### INSTRUCTIONS TO FOLLOW
Begin with the line holding "segment inferior vena cava (SVG masks)", then print every line after it through the end of the data, exactly and with nothing added.

### DATA TO EXAMINE
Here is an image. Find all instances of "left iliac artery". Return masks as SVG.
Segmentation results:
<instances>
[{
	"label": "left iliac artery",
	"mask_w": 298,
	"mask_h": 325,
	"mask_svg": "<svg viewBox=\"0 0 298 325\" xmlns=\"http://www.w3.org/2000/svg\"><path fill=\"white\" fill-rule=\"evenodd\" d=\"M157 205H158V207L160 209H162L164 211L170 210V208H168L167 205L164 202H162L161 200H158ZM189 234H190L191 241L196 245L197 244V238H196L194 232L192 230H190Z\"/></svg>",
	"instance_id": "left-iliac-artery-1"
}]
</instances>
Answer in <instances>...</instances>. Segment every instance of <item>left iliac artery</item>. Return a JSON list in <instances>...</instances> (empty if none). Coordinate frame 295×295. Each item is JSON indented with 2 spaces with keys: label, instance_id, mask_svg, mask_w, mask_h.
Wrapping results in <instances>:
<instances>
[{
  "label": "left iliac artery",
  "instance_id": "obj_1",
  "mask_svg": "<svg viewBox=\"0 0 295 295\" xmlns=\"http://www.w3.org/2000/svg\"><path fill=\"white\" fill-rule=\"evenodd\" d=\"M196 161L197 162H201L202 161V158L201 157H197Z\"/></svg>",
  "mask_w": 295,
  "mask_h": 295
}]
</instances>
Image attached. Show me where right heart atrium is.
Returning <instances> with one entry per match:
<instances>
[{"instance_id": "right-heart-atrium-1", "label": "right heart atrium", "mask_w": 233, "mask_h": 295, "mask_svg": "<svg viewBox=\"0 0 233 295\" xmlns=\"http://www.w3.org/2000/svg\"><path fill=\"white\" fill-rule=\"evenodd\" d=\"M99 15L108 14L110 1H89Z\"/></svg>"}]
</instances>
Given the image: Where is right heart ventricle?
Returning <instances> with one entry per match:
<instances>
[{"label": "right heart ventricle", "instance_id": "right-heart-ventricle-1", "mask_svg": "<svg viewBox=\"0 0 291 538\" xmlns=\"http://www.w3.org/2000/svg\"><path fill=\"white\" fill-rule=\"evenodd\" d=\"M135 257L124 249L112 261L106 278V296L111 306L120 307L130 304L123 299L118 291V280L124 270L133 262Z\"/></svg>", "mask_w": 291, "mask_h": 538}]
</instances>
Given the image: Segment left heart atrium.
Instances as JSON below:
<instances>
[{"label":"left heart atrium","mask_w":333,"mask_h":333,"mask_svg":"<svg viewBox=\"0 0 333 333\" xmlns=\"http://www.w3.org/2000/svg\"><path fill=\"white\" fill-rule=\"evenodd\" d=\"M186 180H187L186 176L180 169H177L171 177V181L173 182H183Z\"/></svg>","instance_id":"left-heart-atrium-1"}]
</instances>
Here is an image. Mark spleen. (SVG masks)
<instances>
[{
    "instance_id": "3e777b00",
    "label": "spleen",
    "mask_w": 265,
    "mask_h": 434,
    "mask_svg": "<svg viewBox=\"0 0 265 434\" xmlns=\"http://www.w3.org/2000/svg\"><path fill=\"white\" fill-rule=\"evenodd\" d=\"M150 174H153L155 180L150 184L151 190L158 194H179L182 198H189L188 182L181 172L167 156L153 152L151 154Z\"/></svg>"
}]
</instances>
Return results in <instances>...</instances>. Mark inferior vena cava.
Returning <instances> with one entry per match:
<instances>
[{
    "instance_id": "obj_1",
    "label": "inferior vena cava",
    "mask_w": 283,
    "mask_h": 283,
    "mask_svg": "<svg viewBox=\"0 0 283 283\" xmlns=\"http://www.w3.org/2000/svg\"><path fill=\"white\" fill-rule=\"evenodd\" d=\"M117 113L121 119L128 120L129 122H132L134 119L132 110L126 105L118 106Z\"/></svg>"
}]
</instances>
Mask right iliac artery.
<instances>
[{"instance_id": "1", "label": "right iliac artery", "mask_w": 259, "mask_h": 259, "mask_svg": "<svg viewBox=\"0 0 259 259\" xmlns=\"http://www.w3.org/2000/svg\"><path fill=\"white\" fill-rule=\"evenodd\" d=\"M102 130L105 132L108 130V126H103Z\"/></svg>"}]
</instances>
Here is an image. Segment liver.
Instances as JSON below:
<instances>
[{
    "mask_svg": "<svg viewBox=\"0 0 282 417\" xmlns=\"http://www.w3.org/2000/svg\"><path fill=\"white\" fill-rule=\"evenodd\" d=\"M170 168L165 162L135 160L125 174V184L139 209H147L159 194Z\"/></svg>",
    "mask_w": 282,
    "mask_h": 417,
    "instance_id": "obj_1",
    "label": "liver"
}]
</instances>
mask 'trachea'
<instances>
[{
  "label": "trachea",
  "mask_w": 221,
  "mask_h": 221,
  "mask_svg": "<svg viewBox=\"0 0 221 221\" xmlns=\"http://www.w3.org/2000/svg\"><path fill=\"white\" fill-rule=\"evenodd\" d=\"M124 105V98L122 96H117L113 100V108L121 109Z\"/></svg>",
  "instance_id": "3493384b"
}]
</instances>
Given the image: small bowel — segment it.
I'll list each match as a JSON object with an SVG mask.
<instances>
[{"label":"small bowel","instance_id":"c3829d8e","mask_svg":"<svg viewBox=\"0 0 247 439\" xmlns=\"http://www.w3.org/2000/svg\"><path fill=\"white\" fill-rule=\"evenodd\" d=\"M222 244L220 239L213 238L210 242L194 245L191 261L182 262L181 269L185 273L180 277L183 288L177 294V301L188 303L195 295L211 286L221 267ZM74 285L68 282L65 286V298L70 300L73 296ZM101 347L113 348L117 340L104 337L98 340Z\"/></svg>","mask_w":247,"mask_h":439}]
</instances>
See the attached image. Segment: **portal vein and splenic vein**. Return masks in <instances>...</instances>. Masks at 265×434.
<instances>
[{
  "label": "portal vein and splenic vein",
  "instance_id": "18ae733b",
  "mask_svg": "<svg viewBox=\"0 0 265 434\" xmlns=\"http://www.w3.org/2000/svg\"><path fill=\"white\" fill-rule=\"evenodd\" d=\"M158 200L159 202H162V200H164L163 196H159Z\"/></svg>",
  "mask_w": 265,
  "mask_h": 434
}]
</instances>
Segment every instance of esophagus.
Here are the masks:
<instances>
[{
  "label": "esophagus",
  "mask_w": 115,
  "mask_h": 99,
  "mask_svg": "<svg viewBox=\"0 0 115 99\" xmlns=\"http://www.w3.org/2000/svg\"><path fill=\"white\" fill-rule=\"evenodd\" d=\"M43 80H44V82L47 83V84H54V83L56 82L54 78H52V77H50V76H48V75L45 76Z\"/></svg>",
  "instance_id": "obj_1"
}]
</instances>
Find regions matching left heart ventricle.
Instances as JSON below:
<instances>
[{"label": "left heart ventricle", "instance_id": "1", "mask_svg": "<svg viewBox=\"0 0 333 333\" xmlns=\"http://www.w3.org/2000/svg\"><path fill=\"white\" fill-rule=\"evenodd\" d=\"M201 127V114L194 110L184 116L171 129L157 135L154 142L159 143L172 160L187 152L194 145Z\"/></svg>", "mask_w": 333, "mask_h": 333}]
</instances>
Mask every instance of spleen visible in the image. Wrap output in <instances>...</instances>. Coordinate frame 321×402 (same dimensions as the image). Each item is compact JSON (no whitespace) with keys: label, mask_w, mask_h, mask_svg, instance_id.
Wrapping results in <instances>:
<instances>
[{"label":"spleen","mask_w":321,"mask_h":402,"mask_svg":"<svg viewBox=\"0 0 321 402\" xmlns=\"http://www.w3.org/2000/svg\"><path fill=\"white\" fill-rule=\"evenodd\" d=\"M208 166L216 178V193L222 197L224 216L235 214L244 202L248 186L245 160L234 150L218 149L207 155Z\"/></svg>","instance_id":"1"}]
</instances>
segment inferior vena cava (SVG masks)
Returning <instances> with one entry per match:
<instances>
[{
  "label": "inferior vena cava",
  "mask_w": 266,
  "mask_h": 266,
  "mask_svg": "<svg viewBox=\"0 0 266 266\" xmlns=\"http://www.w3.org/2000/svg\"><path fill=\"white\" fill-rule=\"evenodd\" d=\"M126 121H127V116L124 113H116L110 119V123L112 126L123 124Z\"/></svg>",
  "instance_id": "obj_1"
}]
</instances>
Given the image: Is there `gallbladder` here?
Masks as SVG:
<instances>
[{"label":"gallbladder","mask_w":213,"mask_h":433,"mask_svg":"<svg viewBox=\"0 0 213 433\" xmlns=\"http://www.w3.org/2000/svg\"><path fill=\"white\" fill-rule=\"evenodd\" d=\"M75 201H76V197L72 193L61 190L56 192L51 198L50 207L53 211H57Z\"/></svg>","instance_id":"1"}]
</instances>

### EXERCISE RESPONSE
segment inferior vena cava (SVG masks)
Returning <instances> with one entry per match:
<instances>
[{
  "label": "inferior vena cava",
  "mask_w": 266,
  "mask_h": 266,
  "mask_svg": "<svg viewBox=\"0 0 266 266\" xmlns=\"http://www.w3.org/2000/svg\"><path fill=\"white\" fill-rule=\"evenodd\" d=\"M126 121H127V116L124 113H116L110 119V123L112 126L123 124Z\"/></svg>",
  "instance_id": "obj_1"
}]
</instances>
Given the image: Is there `gallbladder` here?
Masks as SVG:
<instances>
[{"label":"gallbladder","mask_w":213,"mask_h":433,"mask_svg":"<svg viewBox=\"0 0 213 433\" xmlns=\"http://www.w3.org/2000/svg\"><path fill=\"white\" fill-rule=\"evenodd\" d=\"M75 201H76V197L72 193L61 190L56 192L51 198L50 207L53 211H57Z\"/></svg>","instance_id":"1"}]
</instances>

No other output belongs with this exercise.